The full listing should be set down again without a single alteration.

===== Source information

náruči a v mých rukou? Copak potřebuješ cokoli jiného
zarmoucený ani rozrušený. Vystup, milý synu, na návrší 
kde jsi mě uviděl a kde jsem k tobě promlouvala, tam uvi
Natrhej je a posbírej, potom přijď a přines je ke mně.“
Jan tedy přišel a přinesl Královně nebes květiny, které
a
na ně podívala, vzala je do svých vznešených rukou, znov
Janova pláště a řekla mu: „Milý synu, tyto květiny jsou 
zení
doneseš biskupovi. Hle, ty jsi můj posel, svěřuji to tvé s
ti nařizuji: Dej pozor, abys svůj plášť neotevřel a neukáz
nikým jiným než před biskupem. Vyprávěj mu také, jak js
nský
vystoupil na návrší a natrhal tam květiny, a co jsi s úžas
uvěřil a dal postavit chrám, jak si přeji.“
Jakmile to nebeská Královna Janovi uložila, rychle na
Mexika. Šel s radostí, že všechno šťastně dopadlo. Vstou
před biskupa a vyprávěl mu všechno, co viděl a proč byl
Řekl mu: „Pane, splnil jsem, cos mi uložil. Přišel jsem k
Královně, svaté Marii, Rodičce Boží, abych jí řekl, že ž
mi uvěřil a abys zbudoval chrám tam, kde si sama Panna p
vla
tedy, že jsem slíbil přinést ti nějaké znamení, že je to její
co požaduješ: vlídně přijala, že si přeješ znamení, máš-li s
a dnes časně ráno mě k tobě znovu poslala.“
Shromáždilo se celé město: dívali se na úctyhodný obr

==========

Answer section
náruči a v mých rukou? Copak potřebuješ cokoli jiného
zarmoucený ani rozrušený. Vystup, milý synu, na návrší 
kde jsi mě uviděl a kde jsem k tobě promlouvala, tam uvi
Natrhej je a posbírej, potom přijď a přines je ke mně.“
Jan tedy přišel a přinesl Královně nebes květiny, které
a
na ně podívala, vzala je do svých vznešených rukou, znov
Janova pláště a řekla mu: „Milý synu, tyto květiny jsou 
zení
doneseš biskupovi. Hle, ty jsi můj posel, svěřuji to tvé s
ti nařizuji: Dej pozor, abys svůj plášť neotevřel a neukáz
nikým jiným než před biskupem. Vyprávěj mu také, jak js
nský
vystoupil na návrší a natrhal tam květiny, a co jsi s úžas
uvěřil a dal postavit chrám, jak si přeji.“
Jakmile to nebeská Královna Janovi uložila, rychle na
Mexika. Šel s radostí, že všechno šťastně dopadlo. Vstou
před biskupa a vyprávěl mu všechno, co viděl a proč byl
Řekl mu: „Pane, splnil jsem, cos mi uložil. Přišel jsem k
Královně, svaté Marii, Rodičce Boží, abych jí řekl, že ž
mi uvěřil a abys zbudoval chrám tam, kde si sama Panna p
vla
tedy, že jsem slíbil přinést ti nějaké znamení, že je to její
co požaduješ: vlídně přijala, že si přeješ znamení, máš-li s
a dnes časně ráno mě k tobě znovu poslala.“
Shromáždilo se celé město: dívali se na úctyhodný obr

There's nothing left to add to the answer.